Besides, Collection raises tantalizing possibilities it doesn’t pursue. It creates a fiction within a fiction (the Hermana’s story within the auction narrative) but presents it as fact. What if its status were uncertain, the truth of the mysterious woman ultimately beyond anyone’s grasp? Part of the thrill I felt was thinking Quintos might be fearlessly refashioning Rashomon for the stage; how appropriate, through the medium of embodiment, to cast doubt on the veracity of what you are embodying.

But, no. The plot hums along pleasantly enough. The rich clique returns to the stage, touched by Hermana’s story. Tatiana (Alya Honasan and Stella Cañete), matronly jeweler, designs a basilica to commemorate her, with the statue (which she intends to win, with the help of donors) at its heart. Alphonse conceives a new line of women’s wear, the dresses harkening to religious themes but cut to show off ample bosoms and slender thighs. Even the student, Gus (Red Concepcion), who managed to sneak into the clique’s inner sanctum in the first act, the only one affronted by the auction of national treasures, now rallies a small band of activists to protest the sale of the image. With T-shirts, hand signal, and slogan, he too traffics in commodities.

Finally, there’s the loud, apocalyptic finale. The big auction takes place, Vibal drives the bidders into a frenzy, but all hell breaks loose. Gunshots, panic, violence  Vibal grabs the statue to protect it from the melee, but, to everyone’s horror, it breaks in his grip and falls to the floor in powdery pieces. Gus’s followers brandish knives and stab Vibal, Yan, and others. You can almost hear a chorus intoning the words “All are punishéd!” above the din. (And what a din; the sound mixer must have been paid by the decibel.) No one is evil, though everyone is benighted. As the pandemonium dies down, the Hermana appears above them all in the same spot her statue stood, serene and child-like as ever, hovering over these lost souls.

It’s neat but unsatisfying. You can’t renounce the world as the Hermana did, Alphonse argues at one point, yet what other option does the play offer? There is no other way to escape its noise, it seems to say, and to be in the world is to have no choice but to participate in the scaling down of the sacred.
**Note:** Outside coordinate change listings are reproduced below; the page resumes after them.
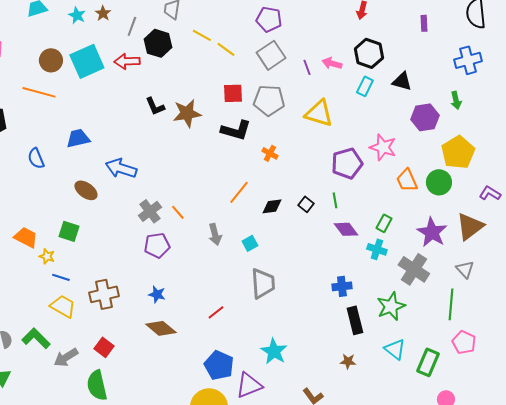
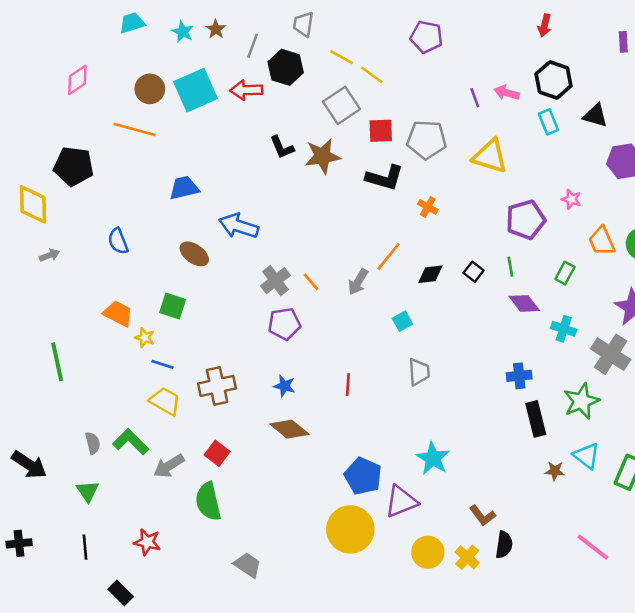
gray square: (271, 55) -> (341, 105), moved
cyan rectangle: (365, 86) -> (548, 122), turned -48
pink star: (383, 147) -> (571, 199), size x0.6
blue semicircle: (36, 158) -> (118, 241), moved
green rectangle: (384, 223) -> (565, 273), moved
gray arrow: (215, 234) -> (358, 282), moved, turned 45
gray trapezoid: (263, 283) -> (419, 372), size x0.7
red line: (216, 312) -> (348, 385), moved, turned -48
brown star: (348, 361) -> (555, 471), moved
Nevertheless, belaboring its flaws shouldn’t take away what this production achieves: a most vivid, visceral manifestation of an idea. To make the abstract concrete doesn’t always mean to commodify it but also to complete it, to bring it to a previously unachieved fullness; to make it real, not just in our minds but in our imagining. When the curtain falls, after watching the winding history of this statue, we believe we understand what it means to be reduced to a thing, then to be sold by a people who can’t remember its worth.

Collection doesn’t achieve perfection  a false god, anyway  but in its best moments it touches greatness.